- Born: April 6, 1903 Krosno, Galicia
- Died: November 8, 1990 (aged 87) Cambridge, Massachusetts
- Alma mater: Harvard University University of Vienna
- Institutions: Columbia University Tufts University London School of Economics University of Cologne
- Main interests: international law, international relations
- Notable ideas: significance of Peace of Westphalia

= Leo Gross =

American lawyer

Leo Gross (April 6, 1903 in Krosno, Galicia - November 8, 1990 in Cambridge, Massachusetts) was an Austrian - American lawyer of Jewish descent. He was a scholar in the area of international law and international relations and from 1944 to 1980 a professor at the Fletcher School of Law and Diplomacy of Tufts University.

Gross was born in 1903 in the town of Krosno in Galicia, then in Austria-Hungary, and graduated from the University of Vienna to study political science, international law and economy.

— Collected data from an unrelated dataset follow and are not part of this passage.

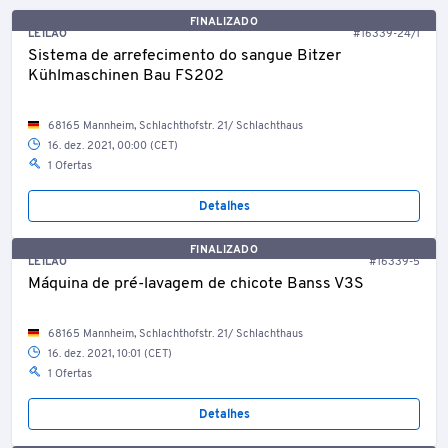
FINALIZADO
LEILÃO
#16339-24/1
Sistema de arrefecimento do sangue Bitzer
Kühlmaschinen Bau FS202
68165 Mannheim, Schlachthofstr. 21/ Schlachthaus
16. dez. 2021, 00:00 (CET)
1 Ofertas
Detalhes
FINALIZADO
LEILÃO
#16339-5
Máquina de pré-lavagem de chicote Banss V3S
68165 Mannheim, Schlachthofstr. 21/ Schlachthaus
16. dez. 2021, 10:01 (CET)
1 Ofertas
Detalhes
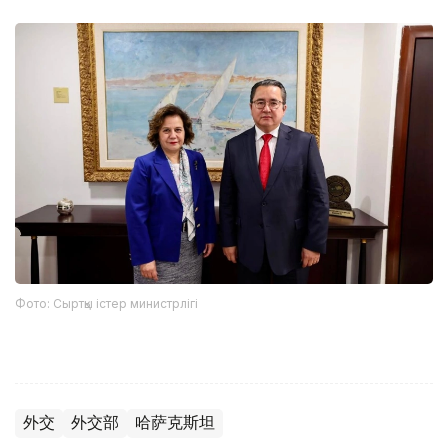
Фото: Сыртқы істер министрлігі
外交
外交部
哈萨克斯坦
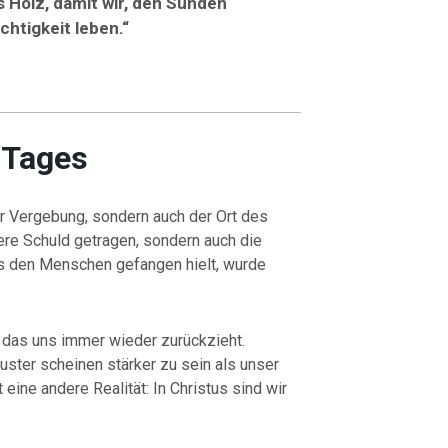
 Holz, damit wir, den Sünden
htigkeit leben.“
 Tages
der Vergebung, sondern auch der Ort des
ere Schuld getragen, sondern auch die
 den Menschen gefangen hielt, wurde
, das uns immer wieder zurückzieht.
ter scheinen stärker zu sein als unser
eine andere Realität: In Christus sind wir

He pursued his doctoral studies under Hans Kelsen until 1927. From 1929 to 1931, with a grant from the Rockefeller Foundation, he studied in the field of law and legal philosophy at the London School of Economics (LSE), at Columbia University and at Harvard University, where he was awarded a doctorate in the field of law in 1931. He then returned to Europe and worked as a research assistant to Kelsen at the University of Cologne.

After the seizure of power by the National Socialists, Kelsen was suspended from his professorship in Cologne because of his Jewish ancestry and emigrated to Switzerland in April 1933. On Kelsen's recommendation Gross then worked again at the LSE where he worked as an assistant to Hersch Lauterpacht. Two years later, he moved to the Paris-based International Institute of Intellectual Co-operation, an arm of the League of Nations. There, he worked as a manager of the Department of International Relations until 1940, when he emigrated to the United States via Vichy, Pau, Madrid and Lisbon because of the start of World War II.

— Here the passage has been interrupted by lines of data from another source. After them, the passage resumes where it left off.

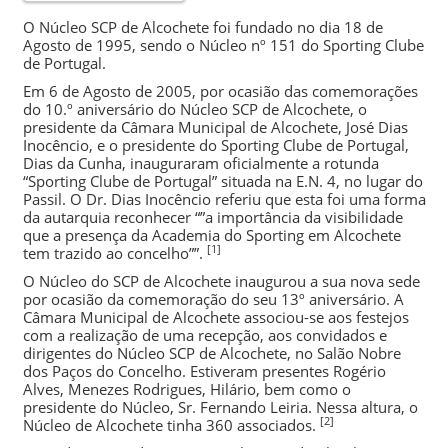
O Núcleo SCP de Alcochete foi fundado no dia 18 de
Agosto de 1995, sendo o
Núcleo
nº 151 do
Sporting Clube
de Portugal
.
Em 6 de Agosto de 2005, por ocasião das comemorações
do 10.º aniversário do Núcleo SCP de Alcochete, o
presidente da Câmara Municipal de Alcochete, José Dias
Inocêncio, e o presidente do
Sporting Clube de Portugal
,
Dias da Cunha
, inauguraram oficialmente a rotunda
“Sporting Clube de Portugal” situada na E.N. 4, no lugar do
Passil. O Dr. Dias Inocêncio referiu que esta foi uma forma
da autarquia reconhecer “”a importância da visibilidade
que a presença da Academia do Sporting em Alcochete
[1]
tem trazido ao concelho””.
O Núcleo do SCP de Alcochete inaugurou a sua nova sede
por ocasião da comemoração do seu 13º aniversário. A
Câmara Municipal de Alcochete associou-se aos festejos
com a realização de uma recepção, aos convidados e
dirigentes do Núcleo SCP de Alcochete, no Salão Nobre
dos Paços do Concelho. Estiveram presentes
Rogério
Alves
,
Menezes Rodrigues
,
Hilário
, bem como o
presidente do Núcleo, Sr. Fernando Leiria. Nessa altura, o
[2]
Núcleo de Alcochete tinha 360 associados.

In 1941 he was employed in the US and three years later, was hired as a professor of international law at the Fletcher School of Law and Diplomacy of Tufts University, where he remained until his retirement in 1980. In addition, in various years throughout his career, he taught as Fulbright professor at the University of Copenhagen, at the University of Tokyo, and at Hitotsubashi University. As the guest professor he also taught at Yale University, Harvard University, Columbia University and the Hague Academy of International Law. He was also an adviser to the U.S. State Department and the United Nations.

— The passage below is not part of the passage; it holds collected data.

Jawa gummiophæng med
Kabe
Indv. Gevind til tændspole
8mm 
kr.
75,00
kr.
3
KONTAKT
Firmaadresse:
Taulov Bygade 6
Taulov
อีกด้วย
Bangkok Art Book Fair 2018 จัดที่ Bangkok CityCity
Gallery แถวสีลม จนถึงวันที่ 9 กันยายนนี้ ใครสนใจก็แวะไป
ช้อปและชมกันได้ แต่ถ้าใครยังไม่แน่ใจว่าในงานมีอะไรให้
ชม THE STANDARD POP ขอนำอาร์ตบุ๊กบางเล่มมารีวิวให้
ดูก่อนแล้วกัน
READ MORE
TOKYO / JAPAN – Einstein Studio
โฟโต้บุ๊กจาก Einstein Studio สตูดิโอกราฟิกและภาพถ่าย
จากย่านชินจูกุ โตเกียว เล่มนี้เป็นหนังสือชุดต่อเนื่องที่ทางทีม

His jurisprudential interaction focused on the United Nations and the International Court of Justice. He was married to a Viennese artist, Gerda Fried, who gave birth to twin daughters Elisabeth and Marilyn in the United States. He died in 1990 in Cambridge, Massachusetts of pneumonia. His estate is located in the German Exile Archive in the German National Library at Frankfurt.

== Awards and recognition ==

Gross served on the board of the American Society of International Law from 1956 until 1959. He was appointed honorary vice president in 1970, was awarded an ASIL Certificate of Merit in 1977 for his work The Future of the International Court of Justice, and received the ASIL's highest award, the Manley O. Hudson Medal, in 1986. Furthermore, in 1970 Gross became honorary publisher of the American Journal of International Law for which he had served as co-publisher from 1956 until 1970 and as book review editor from 1958 until 1985. He became a member of the American Academy of Arts and Sciences in 1958 and an honorary member of the Indian Society of International Law in 1964.